CA Paris, Pôle 5 ch. 11, 23 juin 2017, n° 15-15219

PARIS

Arrêt

Confirmation

PARTIES

Demandeur :

Lantek (SARL)

Défendeur :

Association Ambroise Croizat

COMPOSITION DE LA JURIDICTION

Président :

M. Birolleau

Conseillers :

Mme Lis Schaal, M. Thomas

Avocats :

Mes Olivier, Dumitresco, Dupuy, Tondriaux-Gautier

TGI Paris, du 12 juin 2015

12 juin 2015

Faits et procédure

La SARL Lantek a pour activité la production et le service dans le domaine informatique.

L'association Ambroise Croizat, financée essentiellement par des fonds publics, a pour objet la mise en œuvre d'actions dans le domaine de la santé et du handicap. Elle intervient notamment pour la gestion de l'Hôpital Pierre Rouquès Les Bluets, dans le 12e arrondissement de Paris.

Depuis 1999, l'association Ambroise Croizat et la SARL Lantek entretenaient des relations régulières.

Par une dernière convention du 1er janvier 2005, la société Lantek a fourni à l'hôpital Pierre Rouquès Les Bluets (HPRLB) du matériel informatique ainsi que des prestations de conseil, de gestion et de maintenance de son service informatique, notamment par la fourniture d'un prestataire plusieurs jours par semaine.
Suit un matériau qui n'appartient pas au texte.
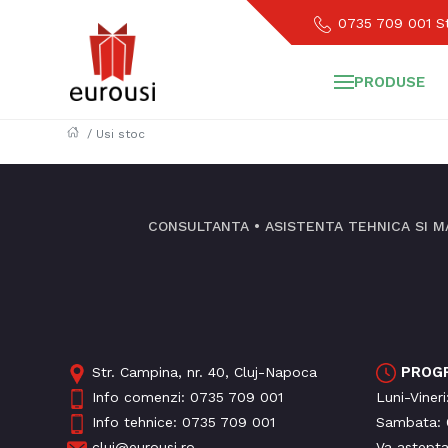
0735 709 001
St
PRODUSE
/
Usi stoc
CONSULTANTA • ASISTENTA TEHNICA SI M
PROG
Str. Campina, nr. 40, Cluj-Napoca
Info comenzi:
0735 709 001
Luni-Viner
Info tehnice:
0735 709 001
Sambata: 
cluj@eurousi.ro
Va astept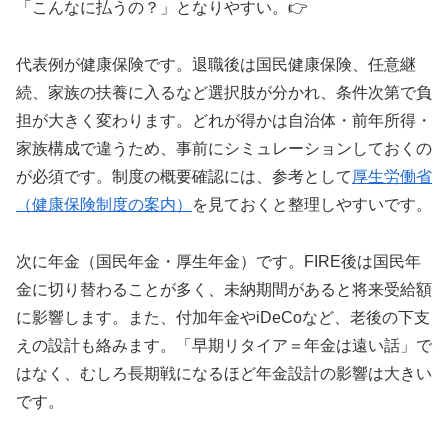
「こんなに払うの？」となりやすい。👉
代表例が健康保険です。退職後は国民健康保険、任意継
続、家族の扶養に入るなど選択肢が分かれ、条件次第で負
担が大きく変わります。どれが得かは自治体・前年所得・
家族構成で違うため、事前にシミュレーションしておくの
が必須です。制度の概要確認には、参考として
厚生労働省
（健康保険制度の案内）
を見ておくと整理しやすいです。
次に年金（国民年金・厚生年金）です。FIRE後は国民年
金に切り替わることが多く、未納期間があると将来受給額
に影響します。また、付加年金やiDeCoなど、老後の下支
えの設計も絡みます。「早期リタイア＝年金は遠い話」で
はなく、むしろ長期戦になるほど年金設計の影響は大きい
です。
Par courrier recommandé du 25 mars 2013, l'association Ambroise Croizat a informé la société Lantek de la cessation de leurs relations contractuelles, avec effet au 31 octobre 2013, en précisant la durée mensuelle de la prestation jusqu'à cette date.

La société Lantek contestant les conditions de la rupture du contrat de prestation de service et sollicitant un allongement de la durée du préavis, elle a assigné l'association Ambroise Croizat devant le Tribunal de grande instance de Paris à titre principal, pour rupture brutale des relations contractuelles établies sur le fondement de l'article L. 442-6 I 5° du Code de commerce, subsidiairement, pour rupture abusive du contrat sur le fondement de l'article 1134 ancien du Code civil.
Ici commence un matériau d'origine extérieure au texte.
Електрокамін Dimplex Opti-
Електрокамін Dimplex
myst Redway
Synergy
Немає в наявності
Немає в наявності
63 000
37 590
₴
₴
Par jugement rendu le 12 juin 2015, le Tribunal de grande instance de Paris a :

- débouté la société Lantek de l'ensemble de ses demandes ;

- l'a condamnée à payer à l'association Ambroise Croizat la somme de 2 000 euros sur le fondement de l'article 700 du Code de procédure civile ainsi qu'aux entiers dépens avec faculté de recouvrement direct ;

- dit n'y avoir lieu à exécution provisoire de la décision ;

- rejeté tout autre demande.

Le tribunal a écarté l'application de l'article L. 442-6 I 5° du Code de commerce au motif que l'association Ambroise Croizat, désignée comme l'auteur de la rupture brutale des relations commerciales établies, est une association exerçant une activité exclusive de toute activité économique. Sur la demande subsidiaire présentée sur le fondement contractuel, le tribunal a estimé que l'association avait octroyé un préavis effectif à la société Lantek et que le délai de préavis était suffisant.
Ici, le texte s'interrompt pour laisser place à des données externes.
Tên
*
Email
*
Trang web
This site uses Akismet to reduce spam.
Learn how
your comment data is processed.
La société Lantek a interjeté appel de cette décision.

Prétentions des parties

La société Lantek, par conclusions signifiées par le RPVA le 14 mars 2017, la cour de :

- infirmer le jugement de première instance en ses entières dispositions ;

Statuant à nouveau,

- juger la société Lantek recevable et bien fondée en ses demandes,

A titre principal,

- juger que l'association de gestion Ambroise Croizat, représentant l'hôpital Pierre Rouquès les Bluets, a rompu brutalement ses relations contractuelles avec la société Lantek ;

A titre subsidiaire,

- juger que l'association Ambroise Croizat a commis une faute en rompant brutalement, sans préavis suffisant, le contrat à durée indéterminée qui le liait à la société Lantek ;

En tout état de cause,

- condamner l'association Ambroise Croizat à payer à la société Lantek les sommes de 250 000 euros à titre de dommages et intérêts et de 6 000 euros sur le fondement de l'article 700 du Code de procédure civile ainsi qu'aux entiers dépens de l'instance dont distraction au profit de Maître Olivier ;

- débouter l'association Ambroise Croizat de l'ensemble de ses demandes fins et conclusions ;

- ordonner l'exécution provisoire de la décision à intervenir.

A titre principal, sur la rupture brutale de relations contractuelles établies, elle fait valoir que le tribunal de grande instance a méconnu les dispositions de l'article L. 442-6 du Code de commerce, lequel sanctionne la rupture brutale de relations commerciales établies au préjudice de l'ensemble des catégories juridiques de victimes potentielles. Elle indique que la jurisprudence admet que ce texte peut s'appliquer à un non-commerçant et l'a étendu à d'autres personnes que ceux visés par l'article (" producteur, commerçant, industriel ou personne immatriculée au répertoire des métiers ").

Elle expose que les conditions d'application de l'article L. 442-6 I 5° sont en l'espèce réunies : la société Lantek et l'association entretenaient des relations stables ininterrompues depuis 1999, soit presque 15 ans ; la décision de rompre les relations par l'association était imprévisible pour Lantek qui n'avait aucun moyen de s'y préparer, cette rupture étant intervenue sans préavis et ayant donné lieu à une réduction soudaine et drastique des prestations confiées à Lantek.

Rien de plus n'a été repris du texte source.